Sätze, die in Kurven gehen
Vor kaum 42 Jahren, erinnert sich Max Goldt war er doch schon mal im Theater am Kurfürstendamm. Damals auf Klassenreise, man sah ein Stück von Ralf Hochhuth.
Heute Abend sitzt er nun selbst auf der Bühne, in gestreiftem Hemd unter grauem Jackett, und liest aus zwei Büchern, „Lippen abwischen und lächeln“ und „Räusper“, eine Sammlung von auf Comic-Szenarien basierenden Dramuletten.
Querulantentum
Im ersten Text „Ein Querulant hört was knarren“ erzählt er, wie ein Mitreisender in der Bahn ihn und seinen alten, aber noch durchaus schicken Reisekoffer für ein Knarren im Zug verantwortlich macht und sich dann in seine Meckerei hineinsteigert, die mit einem „So wird das nichts mit Deutschland“ endet.
Und gleich erkennt man es wieder: Goldt präsentiert Panoramabilder, um dann ins Detail zu gehen, abzudriften, hinein in die Absurditäten unseres Alltags, den wir irgendwann nicht mehr richtig erkennen. Und irgendwann, in einem grandiosen Schwenker, holt er uns zurück zum Anfang. Zum großen Ganzen. Oder auch nicht. Egal, denn jedes Wort ist ein Vergnügen.
Ziehschwängel
Sätze schnörkeln sich zur Pointe, drohen immer wieder, sich in kunstvoll eingeschobenen Nebensätzen zu verlieren, aber nein: Herr Goldt hält die Fäden zusammen und amüsiert sich selbst noch über seine eigenen kleinen Sprachwunder. Wie nennt man eigentlich das Teil, mit dem man den Rollkoffer hinter sich her ziehen kann? Goldt weiß Antwort, es ist ein Ziehschwängel.
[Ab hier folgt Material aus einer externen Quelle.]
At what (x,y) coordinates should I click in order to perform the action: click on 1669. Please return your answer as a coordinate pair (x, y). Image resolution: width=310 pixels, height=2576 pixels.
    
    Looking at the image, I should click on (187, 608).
Er benutzt ein besonderes Vokabular, fast vergessen, gräbt es aus und trägt es auf einmalige Weise vor.
Zurück zu den Querulanten: Die gab es doch schon in den „schlecht gelaunten“ 60 Jahren, sagt Goldt, in denen ihm als kleiner Junge noch der Krückstock in den Rücken getrieben wurde, wenn da mal ein Bonbonpapier auf den Boden fiel.
Später dann versucht er sich an einer Demontage unseres Kult-Humoristen Loriot, leidet unter dem schlechten Geschmack der Welt, der sich unter anderem in den Berliner Buddy-Bären ausdrückt oder den kleinen Bärchen, die an manchen Damenhandtaschen schaukeln.
User in Hotelportalen
Macht sich Gedanken über Bidets, bei denen man sich fragt, oder die nun zum Strümpfe waschen da sind oder nicht, erfindet lautmalerische Klangreihen – Lesbe sei vom Klang her ein genauso schreckliches Wort wie Tippse, Putze oder Petze.
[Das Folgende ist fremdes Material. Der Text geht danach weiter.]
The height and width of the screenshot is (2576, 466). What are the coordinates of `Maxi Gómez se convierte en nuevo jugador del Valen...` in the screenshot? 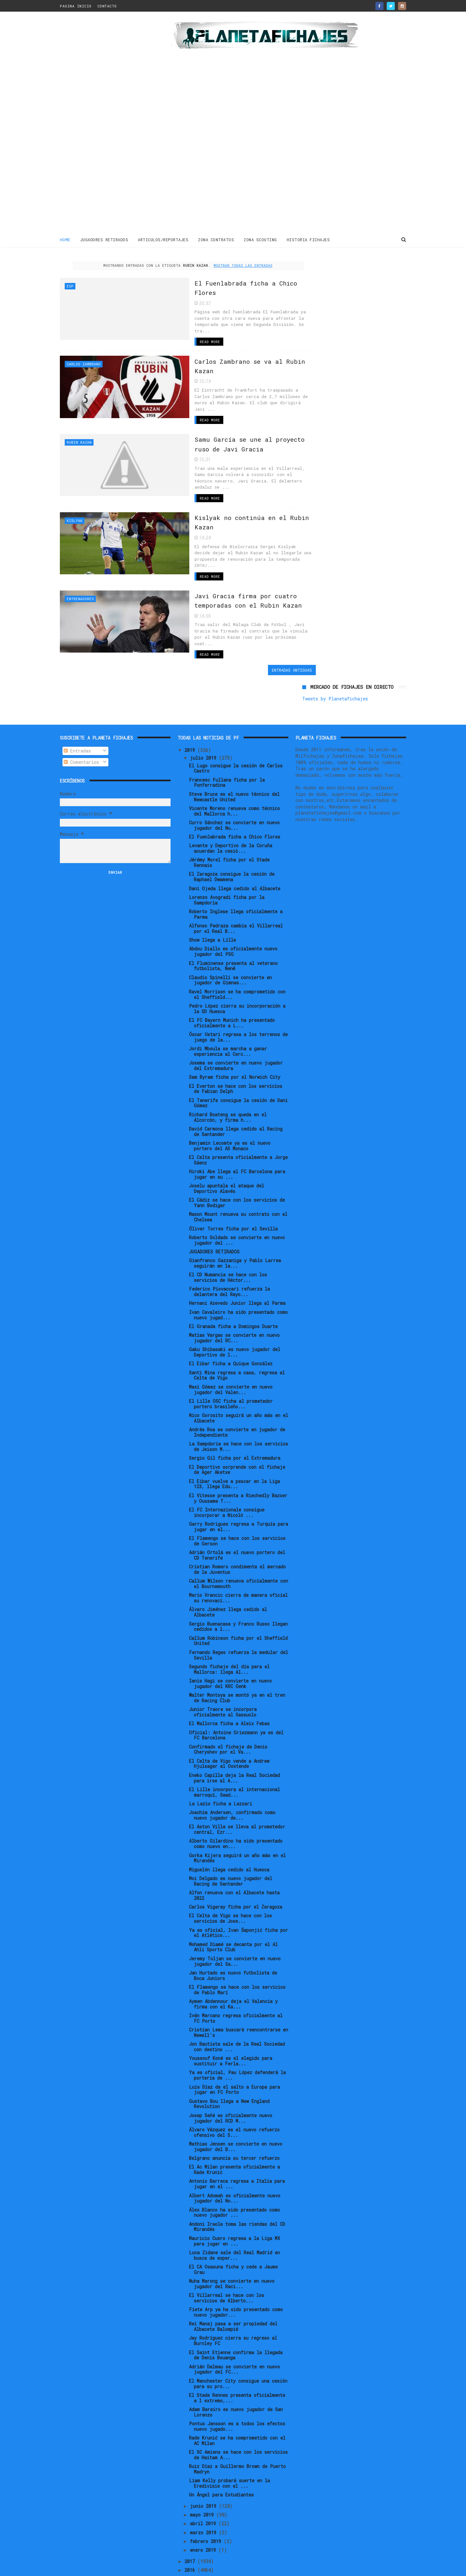 It's located at (230, 1323).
Auch wenn er nur Produkte von der Tschibo-Resterampe aus der Kantstraße oder dann im zweiten Teil Kommentare von Usern in Hotelportalen – eine seiner neuesten Sammlungen, der er sich intensiv widmet – aufzählt: ein irrsinniges Lachen breitet sich aus im Publikum. Gut gewählt sind eben seine Versatzstückchen, grandios zusammengesetzt, und mit einer trügerischen Beiläufigkeit vorgetragen.
Der Meister des Konjunktivs 1 sitzt im abgeranzten Hotel auf Malta schon mal Probe für das Elend, das uns alle im Pflegeheim erwartet, und stellt sich dann noch vor, wie es gewesen wäre, hätte Celan seine Todesfuge in Unterhose geschrieben. Und versucht gleich mal, wie es wäre, wenn er selbst einen ganzen Abschnitt ohne Unterhose schriebe. Natürlich bleibt er beim Vorlesen gänzlich bekleidet, und der Versuch geht vom Text her auch wirklich in die Hose, wie er selbst feststellen muss.
Eine Zugabe, dann wird Herr Goldt ganz profimäßig noch seine Bücher signieren. Die Schlange der Wartenden dreht sich heiter durchs Foyer.